[ExI] Step at a time was economic parable
hkhenson at rogers.com
Fri Oct 10 04:00:07 UTC 2008
At 03:15 PM 10/9/2008, Jef wrote:
>On Thu, Oct 9, 2008 at 2:39 PM, hkhenson <hkhenson at rogers.com> wrote:
> > At 10:11 AM 10/9/2008, Jef wrote:
> >> For me, the biggest question not adequately addressed has to do with
> >> the extended ramifications of essentially single-point dependency on a
> >> particular geopolitical power in control of a major energy source.
> > What assumptions are you making to create this model?
> > There is zero risk the sun will stop shining.
>This wasn't any concern of mine, but thanks for the reassurance...
> > The rectennas are near power loads. The US alone will take hundreds of
> > power sats so failure of a few isn't going to be a major
> problem. They have
> > to be repairable since flying rocks will hit them once in a while.
>Of course there are multiple possible failure modes, and if you'd
>included sabotage it might have hinted in the direction of my
The rectennas are as vulnerable as any other part of the power
system, but being ten km across and highly modular it would be hard
to take out much of one by sabotage. The power sats are in GEO,
36,000 km out there. To the best of my knowledge nobody has yet
physically attacked a communication satellite. Not to say it
couldn't be done, but it wouldn't be a casual effort by a bunch of fanatics.
> > They could certainly be taken out with a large number of very large nuclear
> > weapons, but that's the same as all power systems on the ground.
>I imagine kinetic modes of (threatened) destruction would be nearly as
>effective, without the outright provocation entailed by a nuclear
>attack. My point was to the more subtle and insidious effects of,
>e.g., ostensibly unforeseeable "denial of service" events when a
>single agency holds the keys. Space is presently a militarily
>strategic "higher ground" which I don't imagine being easily
>surrendered to the "electric companies."
You have put your finger on one of the more interesting
problems. Oddly it's one that military people are most reluctant to
discuss. Kind of like the 800 pound gorilla in the room nobody will mention.

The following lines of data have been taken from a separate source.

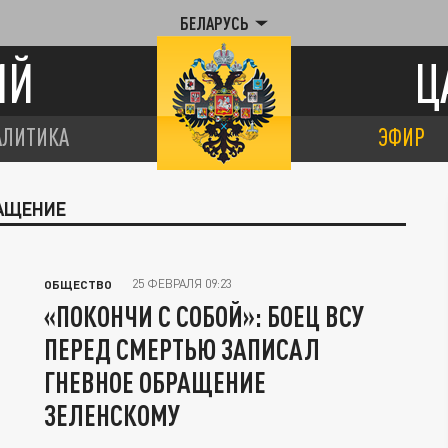
БЕЛАРУСЬ
ИЙ
Ц
АЛИТИКА
ЭФИР
РАЩЕНИЕ
25 ФЕВРАЛЯ 09:23
ОБЩЕСТВО
«ПОКОНЧИ С СОБОЙ»: БОЕЦ ВСУ
ПЕРЕД СМЕРТЬЮ ЗАПИСАЛ
ГНЕВНОЕ ОБРАЩЕНИЕ
ЗЕЛЕНСКОМУ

What may be the second least expensive way to get cargo into space is
"pop up and push" with an ablation laser. Energy wise a 4 GW laser is
equal to 1 ton TNT/sec. It would boil 480 gallons of water/sec. At
240 pounds per person and 8 pounds to the gallon, there is enough
power in a 4 GW beam to boil all the water in 16 people in a
second. At least you don't have to worry about eye protection!
Used for propulsion the beam power would be focused in about 8 sq
meters or a power density up to boiling 60 gal/sec/m^2. A standing
person considered as a 2 meter tall block massing 200kg would have an
area of 1/10 square meter. So the beam would boil 6 gallons off the
top of this block or 48 pounds.
So being touched for a second with a 4 GW propulsion laser would
*not* completely vaporize a person, but would boil them away down to
mid chest . . . unless they were wearing their tin foil hat . . . .
(Note to self, invest in companies that make tin foil hats.)
A propulsion laser uses very high pulse intensity--like lasers used
to reshape a person's eyes. It's possible not much heat damage would
be done below where the beam blasted away flesh. Except from the
pavement all around them being blasted into incandescent vapor.
Any one of hundreds, then thousands, of multi GW power satellites can
be converted to powering such a laser.